The present invention relates to educational devices that illustrate the basic concepts of computers, and which may add and subtract in the binary system.
Computers are highly sophisticated and complex machines whose basic operational concept is little understood by the average person. Computers use the binary or base-2 number system for calculating, rather than the commonly used decimal or base-10 system. The binary system is extremely useful in computers since any decimal number may be expressed using combinations of only zero or one. For example, the number 26 in the decimal system would be 11010. The leftmost digit in 11010 represents 2 to the power of 4, the second from the left represents 2 to the power of 3, the third from the left represents 2 to the power of 2 and so on. The only difference between the binary system and the decimal system is that in the decimal system the base is 10 rather than 2, so that in a five digit number in the decimal system, the leftmost digit would represent 10 to the power of 4. For example, in the number 40,000, the 4 implies the base 10 raised to the power of 4 times 4.
Since the binary system is able to express any number by using only a 0 or a 1, electronic flip-flop circuits are used in computers to represent these numbers. Flip-flop circuits are merely circuits that have two stable positions. Therefore, one position is indicative of a 1, and the other position is indicative of a 0 when representing numbers in a computer.
In order to teach the concept by which computers operate, it has been known in the art to provide mechanical flip-flops that are capable of being positioned in two stable states. Such mechanical devices utilizing these mechanical flip-flops have been used to illustrate addition and subtraction, as well as in some cases, division and multiplication in the binary system. Such devices not only have the advantage of teaching a student how a computer functions, but also allows him to see how mathematical operations actually work. It stresses an understanding of the mathematical processes utilized, rather than having a student learn by rote the operations required in everyday life.

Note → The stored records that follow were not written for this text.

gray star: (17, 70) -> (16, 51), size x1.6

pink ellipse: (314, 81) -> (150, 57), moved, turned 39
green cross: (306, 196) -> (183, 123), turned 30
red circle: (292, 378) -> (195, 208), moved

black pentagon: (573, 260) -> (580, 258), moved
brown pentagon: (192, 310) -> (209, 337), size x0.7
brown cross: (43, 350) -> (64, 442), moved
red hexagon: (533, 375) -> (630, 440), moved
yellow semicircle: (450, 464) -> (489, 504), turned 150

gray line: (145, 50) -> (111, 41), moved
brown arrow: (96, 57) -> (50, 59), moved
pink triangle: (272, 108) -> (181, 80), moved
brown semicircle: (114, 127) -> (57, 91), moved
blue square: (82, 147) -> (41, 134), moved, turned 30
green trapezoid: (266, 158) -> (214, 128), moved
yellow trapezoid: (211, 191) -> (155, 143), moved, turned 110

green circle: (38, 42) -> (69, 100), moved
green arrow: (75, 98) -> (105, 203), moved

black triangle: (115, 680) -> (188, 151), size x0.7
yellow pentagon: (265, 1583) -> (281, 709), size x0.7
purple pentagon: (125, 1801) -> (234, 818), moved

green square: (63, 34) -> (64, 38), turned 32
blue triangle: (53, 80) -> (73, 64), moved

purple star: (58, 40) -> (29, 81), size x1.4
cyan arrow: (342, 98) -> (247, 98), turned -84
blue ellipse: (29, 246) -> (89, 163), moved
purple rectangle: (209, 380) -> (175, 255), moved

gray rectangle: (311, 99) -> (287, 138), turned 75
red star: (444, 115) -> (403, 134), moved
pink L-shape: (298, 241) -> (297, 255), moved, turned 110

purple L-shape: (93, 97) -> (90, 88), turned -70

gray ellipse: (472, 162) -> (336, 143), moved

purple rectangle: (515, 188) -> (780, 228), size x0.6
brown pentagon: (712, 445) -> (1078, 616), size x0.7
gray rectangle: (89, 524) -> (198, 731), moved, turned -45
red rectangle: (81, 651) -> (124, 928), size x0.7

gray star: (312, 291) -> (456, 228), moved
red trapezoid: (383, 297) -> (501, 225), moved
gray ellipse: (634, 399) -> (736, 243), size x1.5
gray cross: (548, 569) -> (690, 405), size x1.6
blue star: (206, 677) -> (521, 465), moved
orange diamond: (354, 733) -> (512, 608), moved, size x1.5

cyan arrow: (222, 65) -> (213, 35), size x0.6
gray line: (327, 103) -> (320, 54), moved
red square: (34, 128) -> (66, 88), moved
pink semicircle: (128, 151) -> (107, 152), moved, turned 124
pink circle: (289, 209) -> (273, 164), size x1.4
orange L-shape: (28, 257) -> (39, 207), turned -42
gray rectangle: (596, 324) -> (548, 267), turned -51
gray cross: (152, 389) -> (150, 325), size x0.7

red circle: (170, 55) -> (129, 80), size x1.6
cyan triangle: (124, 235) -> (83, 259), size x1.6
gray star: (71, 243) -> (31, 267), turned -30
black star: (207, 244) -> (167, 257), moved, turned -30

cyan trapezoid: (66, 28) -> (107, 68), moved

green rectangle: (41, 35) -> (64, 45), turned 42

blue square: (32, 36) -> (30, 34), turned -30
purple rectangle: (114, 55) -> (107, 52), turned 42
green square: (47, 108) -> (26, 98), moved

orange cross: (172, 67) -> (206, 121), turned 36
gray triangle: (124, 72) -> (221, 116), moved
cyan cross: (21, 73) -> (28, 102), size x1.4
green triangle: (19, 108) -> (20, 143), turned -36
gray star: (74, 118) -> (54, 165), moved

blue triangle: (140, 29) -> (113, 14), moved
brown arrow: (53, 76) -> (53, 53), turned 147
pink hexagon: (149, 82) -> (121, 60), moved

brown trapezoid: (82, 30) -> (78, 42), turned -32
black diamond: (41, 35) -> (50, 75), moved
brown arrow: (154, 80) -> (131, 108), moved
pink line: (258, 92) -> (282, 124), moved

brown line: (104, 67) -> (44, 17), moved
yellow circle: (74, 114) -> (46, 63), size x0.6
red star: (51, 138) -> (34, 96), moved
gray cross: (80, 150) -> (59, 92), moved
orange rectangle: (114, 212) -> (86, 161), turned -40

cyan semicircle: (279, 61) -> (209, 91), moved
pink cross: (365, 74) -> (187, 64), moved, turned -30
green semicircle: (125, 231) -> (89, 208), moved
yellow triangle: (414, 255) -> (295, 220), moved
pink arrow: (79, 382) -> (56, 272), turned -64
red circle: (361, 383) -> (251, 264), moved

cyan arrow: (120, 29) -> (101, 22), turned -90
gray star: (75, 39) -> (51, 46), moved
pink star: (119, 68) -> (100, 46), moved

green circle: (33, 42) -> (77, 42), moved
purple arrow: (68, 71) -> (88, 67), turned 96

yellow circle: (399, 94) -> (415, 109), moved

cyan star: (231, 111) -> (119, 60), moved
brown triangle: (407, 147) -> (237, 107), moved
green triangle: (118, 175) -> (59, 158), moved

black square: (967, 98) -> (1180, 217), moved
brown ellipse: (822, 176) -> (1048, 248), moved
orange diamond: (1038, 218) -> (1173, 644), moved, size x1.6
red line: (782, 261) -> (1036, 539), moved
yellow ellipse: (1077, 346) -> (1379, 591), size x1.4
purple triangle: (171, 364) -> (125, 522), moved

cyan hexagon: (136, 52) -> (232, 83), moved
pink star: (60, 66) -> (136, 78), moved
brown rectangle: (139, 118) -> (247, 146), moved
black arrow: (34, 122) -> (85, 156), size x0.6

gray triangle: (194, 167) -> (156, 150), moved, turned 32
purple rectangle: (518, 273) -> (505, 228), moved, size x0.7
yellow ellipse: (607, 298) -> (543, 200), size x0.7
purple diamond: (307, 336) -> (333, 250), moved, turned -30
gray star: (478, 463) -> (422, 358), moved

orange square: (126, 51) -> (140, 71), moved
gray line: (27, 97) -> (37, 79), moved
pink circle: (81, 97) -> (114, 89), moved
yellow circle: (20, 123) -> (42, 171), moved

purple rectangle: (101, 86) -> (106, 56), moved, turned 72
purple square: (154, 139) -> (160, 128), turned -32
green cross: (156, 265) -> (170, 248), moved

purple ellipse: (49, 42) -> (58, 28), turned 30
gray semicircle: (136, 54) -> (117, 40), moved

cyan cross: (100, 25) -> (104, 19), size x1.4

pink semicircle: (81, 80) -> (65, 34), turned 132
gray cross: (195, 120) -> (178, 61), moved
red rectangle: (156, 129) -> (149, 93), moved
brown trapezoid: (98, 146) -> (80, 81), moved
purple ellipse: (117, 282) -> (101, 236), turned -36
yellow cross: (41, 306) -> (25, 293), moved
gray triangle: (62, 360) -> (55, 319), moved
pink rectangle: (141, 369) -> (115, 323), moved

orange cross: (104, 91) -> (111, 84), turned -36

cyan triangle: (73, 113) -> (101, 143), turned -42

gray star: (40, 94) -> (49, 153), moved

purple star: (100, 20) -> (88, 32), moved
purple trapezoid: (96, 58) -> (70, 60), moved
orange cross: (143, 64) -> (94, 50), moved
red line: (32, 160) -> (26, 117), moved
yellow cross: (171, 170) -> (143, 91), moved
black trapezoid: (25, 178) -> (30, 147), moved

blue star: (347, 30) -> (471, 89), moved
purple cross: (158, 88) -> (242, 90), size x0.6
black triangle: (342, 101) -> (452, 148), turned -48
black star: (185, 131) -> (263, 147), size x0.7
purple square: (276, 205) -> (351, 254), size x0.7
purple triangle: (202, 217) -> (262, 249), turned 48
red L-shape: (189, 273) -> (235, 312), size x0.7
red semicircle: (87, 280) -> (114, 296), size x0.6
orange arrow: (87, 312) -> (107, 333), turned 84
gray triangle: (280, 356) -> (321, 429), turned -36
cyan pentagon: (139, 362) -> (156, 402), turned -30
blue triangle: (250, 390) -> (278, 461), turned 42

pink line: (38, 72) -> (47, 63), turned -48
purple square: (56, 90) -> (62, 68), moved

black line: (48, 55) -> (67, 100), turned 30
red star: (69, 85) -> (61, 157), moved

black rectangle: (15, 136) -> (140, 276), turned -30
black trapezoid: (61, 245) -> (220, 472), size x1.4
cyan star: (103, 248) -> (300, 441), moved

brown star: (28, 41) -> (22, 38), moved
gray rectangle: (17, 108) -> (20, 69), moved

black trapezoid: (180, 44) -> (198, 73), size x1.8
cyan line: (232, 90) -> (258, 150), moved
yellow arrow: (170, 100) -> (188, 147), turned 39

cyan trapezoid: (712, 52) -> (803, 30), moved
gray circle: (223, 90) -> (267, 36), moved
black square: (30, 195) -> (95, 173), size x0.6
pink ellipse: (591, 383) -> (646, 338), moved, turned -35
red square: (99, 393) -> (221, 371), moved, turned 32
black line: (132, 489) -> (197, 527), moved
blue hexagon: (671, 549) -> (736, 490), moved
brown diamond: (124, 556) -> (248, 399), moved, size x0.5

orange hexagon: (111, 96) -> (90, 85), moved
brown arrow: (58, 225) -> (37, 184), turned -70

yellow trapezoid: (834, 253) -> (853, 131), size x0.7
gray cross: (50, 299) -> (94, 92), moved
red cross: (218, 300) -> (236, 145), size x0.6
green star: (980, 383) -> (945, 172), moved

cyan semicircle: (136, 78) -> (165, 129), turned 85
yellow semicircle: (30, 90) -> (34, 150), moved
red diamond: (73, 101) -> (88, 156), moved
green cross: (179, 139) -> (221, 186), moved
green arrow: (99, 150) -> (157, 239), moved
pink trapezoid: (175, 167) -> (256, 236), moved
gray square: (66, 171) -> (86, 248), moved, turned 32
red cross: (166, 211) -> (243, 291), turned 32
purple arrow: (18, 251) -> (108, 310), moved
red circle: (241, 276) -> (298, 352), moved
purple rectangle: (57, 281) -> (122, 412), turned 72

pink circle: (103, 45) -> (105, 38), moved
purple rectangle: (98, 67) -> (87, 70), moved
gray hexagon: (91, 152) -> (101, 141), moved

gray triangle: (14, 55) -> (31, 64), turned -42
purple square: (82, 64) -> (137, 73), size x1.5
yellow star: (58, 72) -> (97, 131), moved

U.S. Pat. Nos. 3,403,459, 3,006,082 and 3,390,471 all show educational devices that are used to compute in the binary system in order to simulate the operation of a computer. However, all these prior art devices are very costly and exceedingly complex that more often than not cloud the very issue to which they are directed; to wit, the teaching of computing in the binary system. These prior art devices also have the disadvantage of being cumbersome and parochial in their use.